As with a host of issues in the practice of medicine, legitimate differences of opinion often exist when it comes down to assessing a physician’s abiding by standard-of-care principles. In this case study, those issues included patient health assessment and classification, NPO status of diabetics, and the effects of multiple controlled substances in an obese, older patient, none of which we either criticize or support here. This case might just as easily have hinged upon other or additional areas of inquiry, demonstrating the uniqueness of every single case situation. Expert opinions from potential defense experts need to be candid, if not always supportive, in order for measured decisions about case proceedings to be made by way of a team approach, between the insured physician, defense counsel, and the insurer. MedPro seeks and fosters that relationship at every significant litigation step, with differing views all playing their part in meaningful decision-making, the cornerstone of client advocacy.

ASA classifications might be viewed as debatable fixed points. Multiple medical factors, each one of which, alone, would place a patient into a class II category, could be considered to elevate the patient to class III by some practitioners, while others may well see that same patient as class II. What decisions practitioners make based upon any categorization is their own personal judgment, but there should be an awareness that a potential opposing expert could be critical of that exercise of judgment and see it as a deviation from the standard of care. Such is the world of litigation.

We note that informed consent is a process by which a patient is made an informed consumer, by way of conversation between doctor and patient, prior to the start of a procedure. Adequate informed consent is not merely a signed piece of paper, so having a patient sign a document entitled “consent form” while sitting in a waiting room will not likely pass muster if challenged in litigation.

The role of Dr. C’s (lay) receptionist providing what amounted to medical advice turned out in this case not to be a significant player. But that is not always the case, with such advice sometimes leading directly to an unsatisfactory, or even tragic, result. When that occurs, the liability falls upon the doctor or the practice entity – if one exists – through a legal concept known as vicarious liability, so determining whether one’s malpractice policy covers such actions is unquestionably important. Common circumstances where the statements or even advice of a non-professional might have severe impacts include the reporting by a patient of side effects of prescribed medications, complaints of post-procedure swelling or pain, or the providing of test (including biopsy) results to patients. The value of office administrative staff members is crucial to the smooth and effective running of a professional practice. To that end, staff appropriately manage such duties as routine appointment scheduling, billing, insurance submissions, employee issues, and payroll – but providing medical advice to patients is not among those duties.

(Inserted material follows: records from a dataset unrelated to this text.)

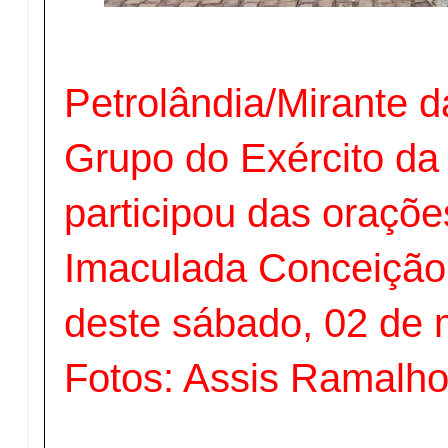
Petrolândia/Mirante d
Grupo do Exército da
participou das oraçõe
Imaculada Conceiçã
deste sábado, 02 de 
Fotos: Assis Ramalh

Finally, we draw attention to a fact briefly mentioned in the case, namely the stresses and impacts of offices running behind schedule. Aside from magnified clinical concerns, like elongated periods of fasting (especially in diabetic patients), patients might become short with staff, angry, or internally distressed, and practitioners might be faced with patients with whom they start off on the wrong foot, or who will post negatively on social media. But delays cannot serve as a viable reason to take shortcuts with patient care. While there is no certain way to fully avoid the delays that happen with virtually all practitioners, keeping patients apprised of them, perhaps even before they make their way to the office, can go a long way toward greater patient satisfaction. And all else being equal, satisfied patients are less likely to sue, at least intuitively speaking.